Craddock: Did you play Sigil’s maps in order, or did he send them to you piecemeal?

dew: The latter, and more or less in reverse order.

Craddock: What was the first Sigil map you played, and what struck you about it in terms of its design, atmosphere, pacing, etc.?

dew: The first map he sent was M7 and I ended up complaining about a game mechanic I found too cryptic, but it turns out it's present across the entire episode and it's properly "explained" in M1, oops. The map itself is exactly what it should've been - a long journey through a marble fortress in the middle of lava-drenched hellish landscape. Vintage. What did surprise me was how mean some of the traps and environmental hazards were. John is surely aware that the community doesn't consider the original maps difficult at all these days, so he spiced things up to the point where I had to ask him to tone the nastiest parts down a notch. If I had to liken my experience to an existing community project, I'd say Romero could instantly become a partner in the No End in Sight megawad known for its strict vanilla visual style, unforgiving gameplay and cruel death traps.

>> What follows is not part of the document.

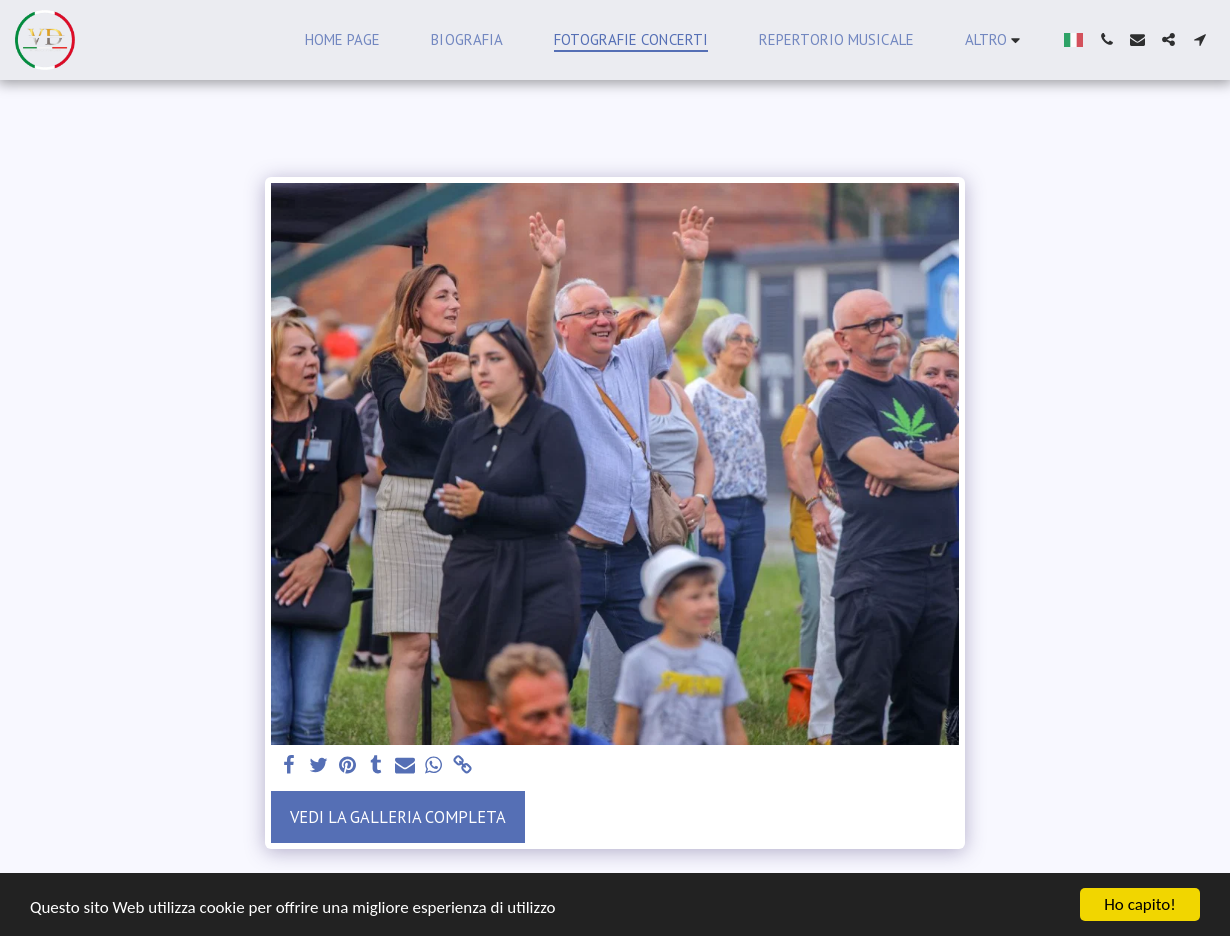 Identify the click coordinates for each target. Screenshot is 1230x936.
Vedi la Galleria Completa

Craddock: What sort of feedback have you provided to Mr. Romero? Is he looking for input on design, or more technical info such as compatibility issues and glitches, or a bit of both?

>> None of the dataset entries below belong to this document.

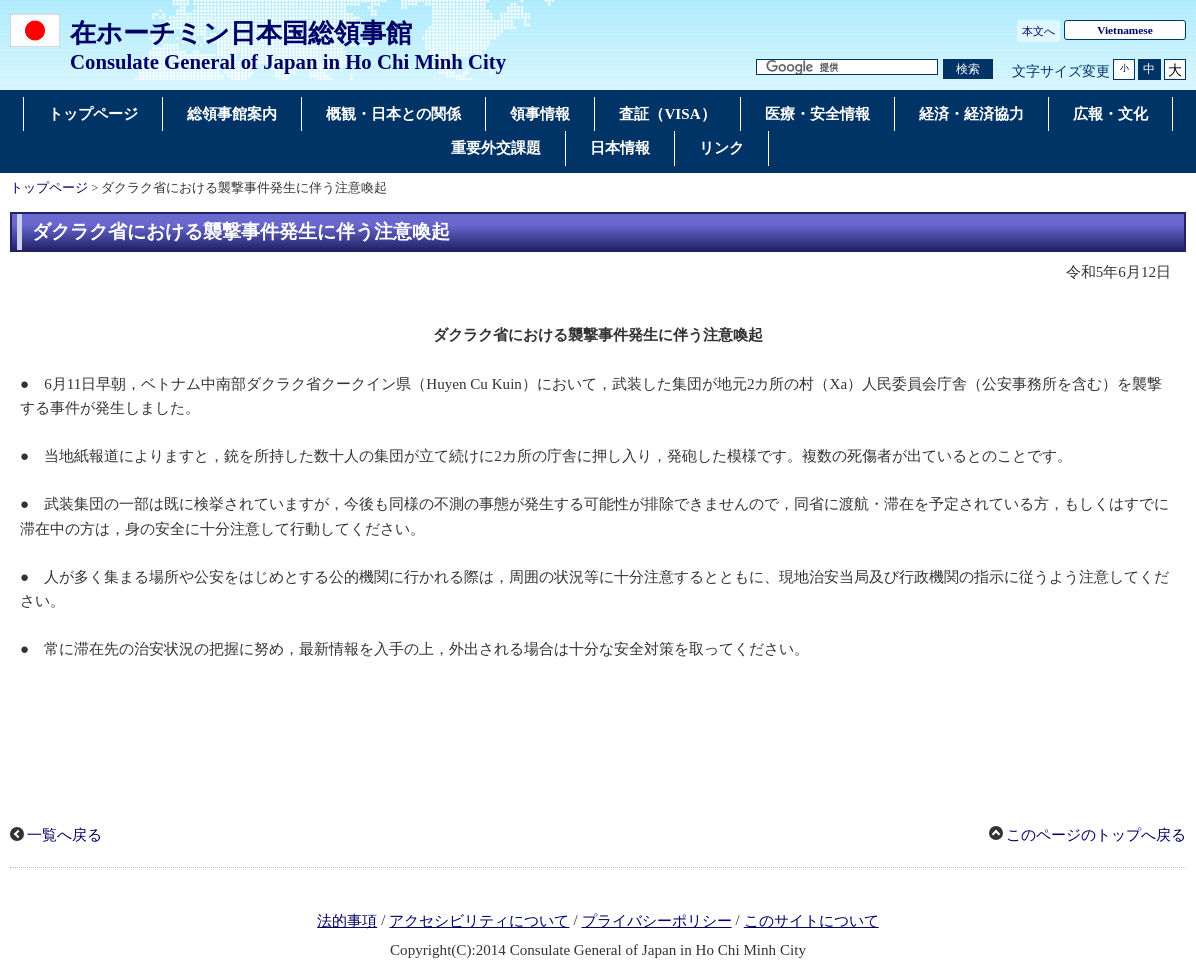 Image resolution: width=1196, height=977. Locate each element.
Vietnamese (1125, 30)
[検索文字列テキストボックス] (847, 67)
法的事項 (347, 921)
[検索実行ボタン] (968, 69)
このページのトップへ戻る (1096, 835)
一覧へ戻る (64, 835)
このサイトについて (811, 921)
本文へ (1038, 31)
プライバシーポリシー (657, 921)
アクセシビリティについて (479, 921)
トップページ (49, 188)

dew: All of it. I describe how I felt about a map so it's not just a dry list of bugs and in the matters of taste I try to explain in detail why a change to design or thing placement would be beneficial. John kills the bugs, implements the improvements he likes and ignores the ones he doesn't. In that regard he's actually quite similar to many community mappers.

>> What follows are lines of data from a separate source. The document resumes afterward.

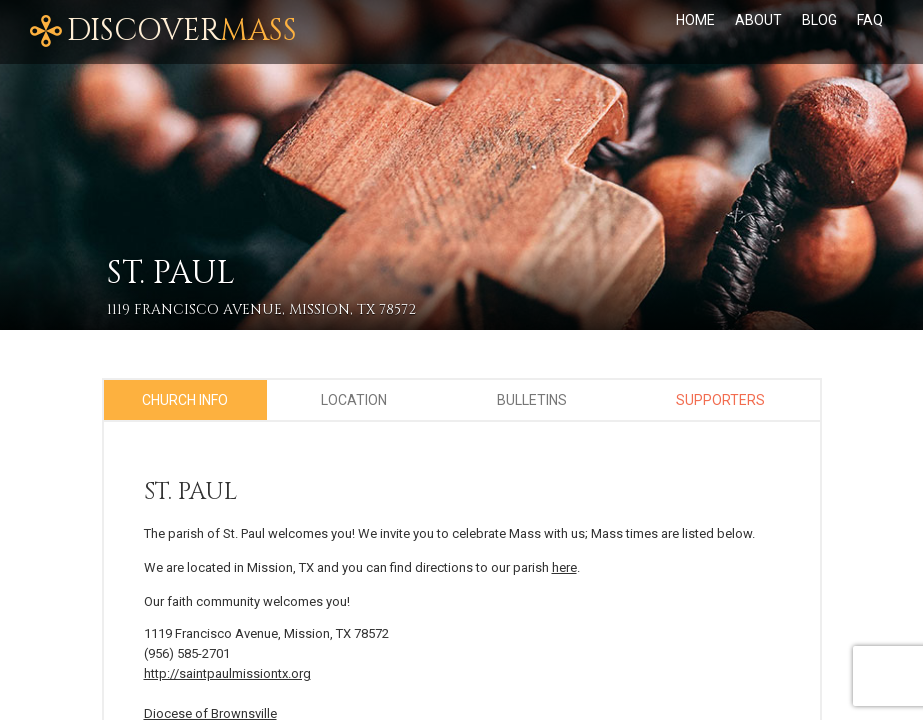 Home (695, 20)
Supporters (720, 400)
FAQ (870, 20)
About (758, 20)
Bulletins (532, 400)
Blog (819, 20)
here (564, 567)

Craddock: What is a specific example of feedback you’ve offered to Mr. Romero?

dew: Switching to a different nodebuilder to avoid slimetrail generation. Hiding those e1m8b-style floor cracks on the automap so it's not too busy.

On one map there's this winding cavern full of lost souls and it really drains your ammo reserve, so we added a chainsaw, because it's very effective and relatively safe against the skulls. But on the UV-skill we added a berserk pack instead - it's technically more powerful, but much more awkward and dangerous against them. That's a cute one, I think.

Craddock: What has it been like working with him as a tester? Has he been open to your feedback?

dew: It's probably obvious from the previous answer that he's been very receptive and forthcoming.

Craddock: Which Sigil map is your favorite, and why?

dew: E5M3, because it sings to my inner speedrunner. It's so tempting to dart past as many monsters as possible with daring moves, cause infights and then clean up the rest with the rocket launcher you grab later.

Craddock: Of all the Sigil maps you’ve tested, which has undergone the most revisions?

dew: E5M4. It features a deadly crusher maze that I hoped could get tweaked a bit, but after several revisions I realized we were trapped by a Doom engine limitation that doesn't let you change the damage proprieties of crusher sectors once they get "initialized", even if you stop and restart them with a different action. Oops.

Craddock: What about Doom, particularly the original game, do you believe gives it such staying power?

dew: It's a perfect storm of several factors. The game is simple enough to let nearly anyone create cool stuff for it, Quake is a magnitude harder to map for. Then it's the fact that id actually open sourced the game as soon as they did. Carmack wanted people to do things to Doom and they did. And then of course it's the community itself, which seems pretty much immortal at this point. The original game is a stepping stone towards all that and it will stay immortal along with it.